Final thoughts: hiring has gone dark
The findings suggest a definitive shift in the candidate–employer contract. Half of U.S. job-seekers are now being rejected by something they can’t see, can’t question, and were rarely told existed. Almost half believe that something is biased against them. Nearly a third refuse to submit to it at all. And among the half who do, a meaningful share are now meeting AI with AI.
For employers, the lesson is that opaque AI hiring is expensive.

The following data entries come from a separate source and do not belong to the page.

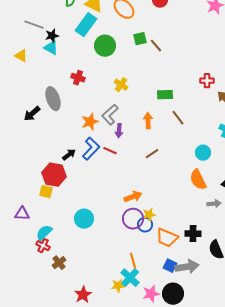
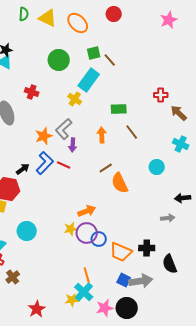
cyan rectangle: (86, 25) -> (89, 80), moved
orange semicircle: (198, 180) -> (120, 183), moved
yellow star: (149, 215) -> (71, 229), moved
cyan circle: (84, 219) -> (27, 231), moved

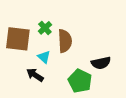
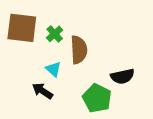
brown square: (18, 39) -> (22, 28), moved

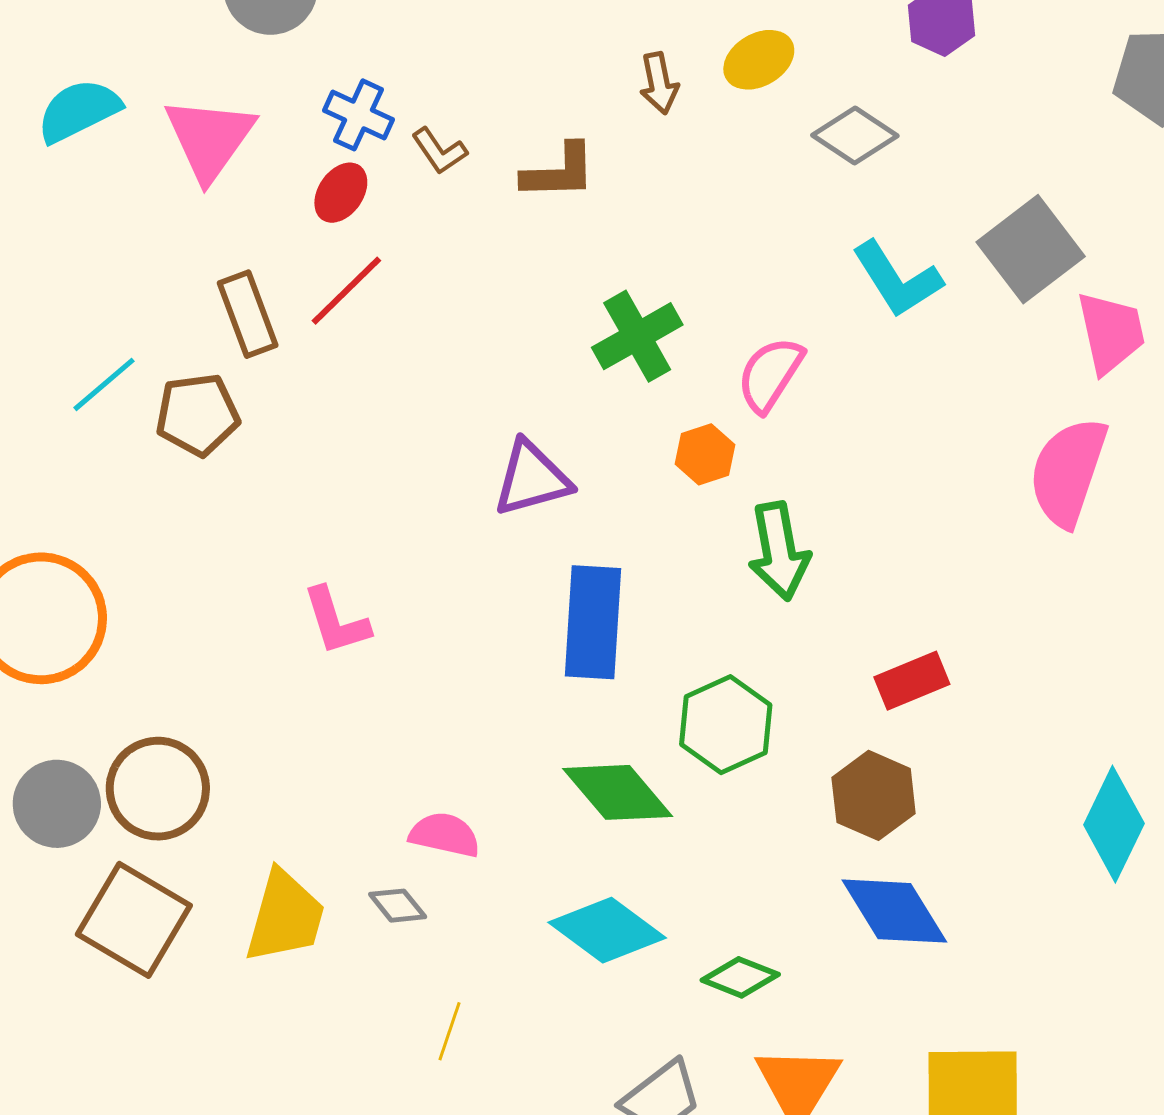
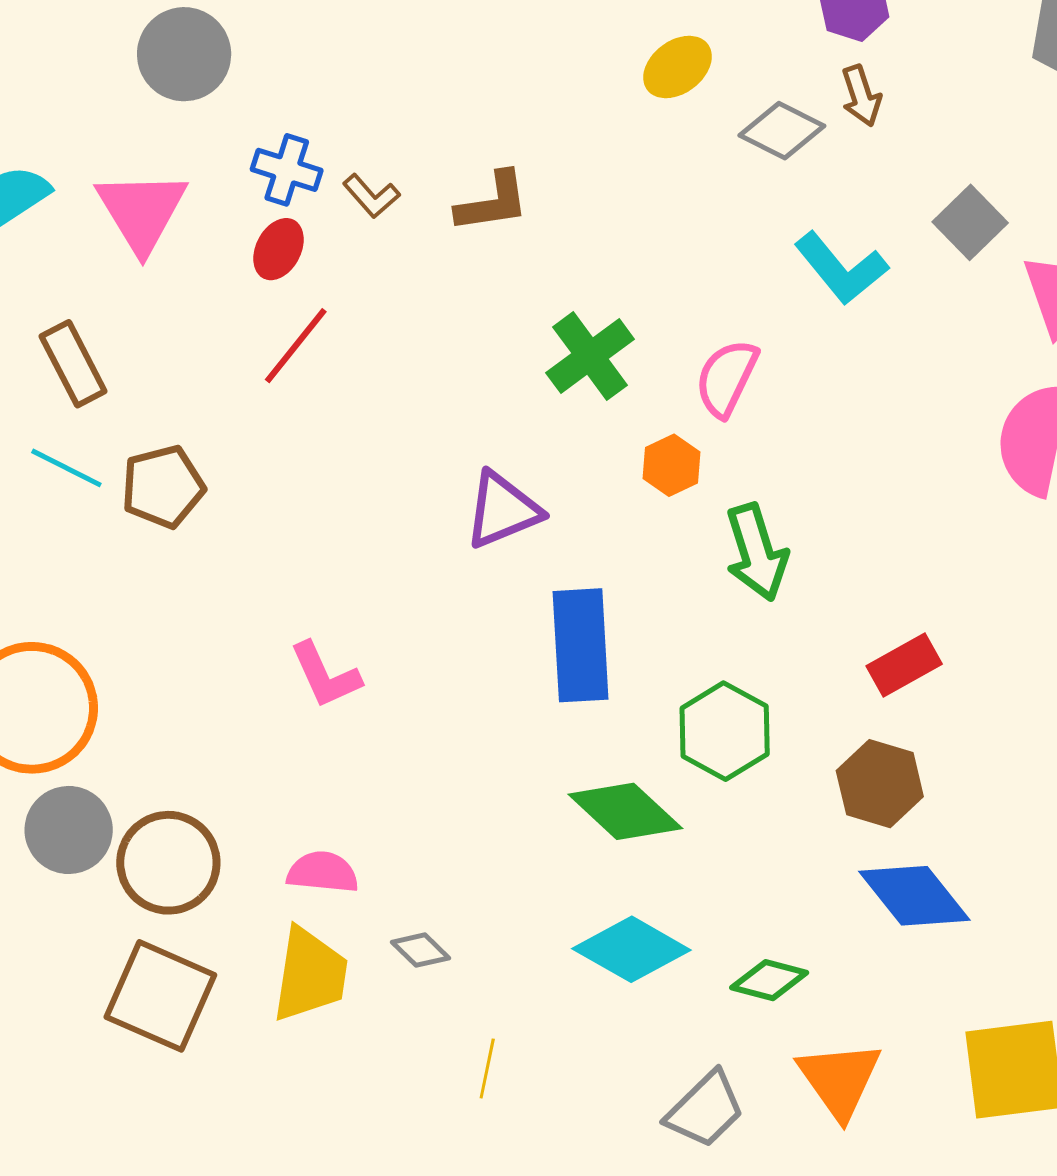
brown arrow: (659, 83) -> (861, 96), moved
gray square: (1031, 249) -> (970, 222), size x0.7
brown rectangle: (248, 314) -> (73, 364), moved
cyan line: (104, 384) -> (66, 468), turned 74
gray circle: (57, 804) -> (69, 830), moved
pink semicircle: (445, 835) -> (323, 872), moved

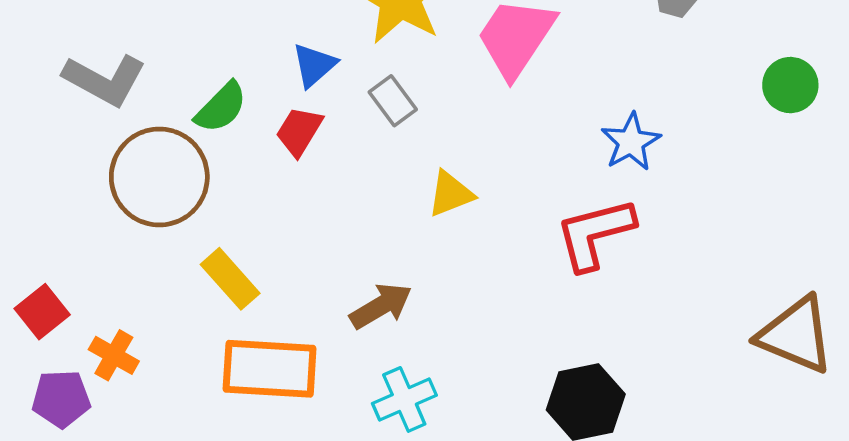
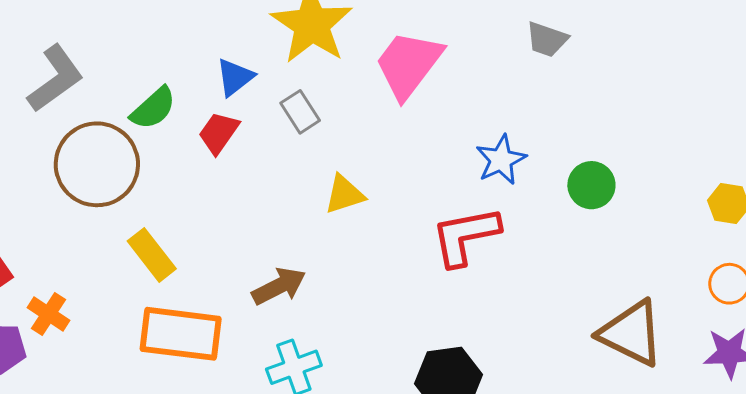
gray L-shape: (105, 80) -> (55, 79), turned -68
green circle: (790, 85) -> (591, 185), moved

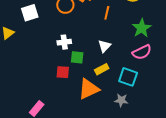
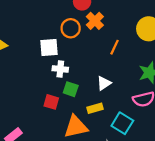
white square: (30, 13) -> (49, 48), moved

It hands job seekers the worst-case interpretation of every “no,” pushes lower-paid talent out of the funnel, and breeds the exact mistrust that fuels the next generation of evasion tactics.
Transparency is no longer the polite version of compliance, but the price of running a hiring funnel that candidates will still walk into.
Methodology
This report is based on a survey of 1,066 U.S. job seekers conducted in April 2026. The instrument contained 13 questions: five demographic, seven closed experience questions, and one open-ended free-text response.
Sample composition:
- 37.2% entry-level/individual contributors
- 36.1% mid-level managers
- 10.1% actively unemployed and seeking
- 9.8% freelancers/gig workers
- 6.7% senior executives or C-suite
Age distribution:
- 25–44 = 63%,
- 45+ = 28%,
- 18–24 = 8.5%.
Roughly 64% reported household income or target salary under $100k.
Industry coverage:
- Healthcare (10.8%)
- Education (10.5%)
- Finance (9%)
- Customer support (8.7%)
- Operations/project management (8.3%)
- IT/DevOps (8%)
The top ten industries account for ~76% of the sample.
Bases for percentages reflect the answered-only count for each question, with blanks excluded.
Margin of error: +/- 3.0% at the 95% confidence level for full-sample figures.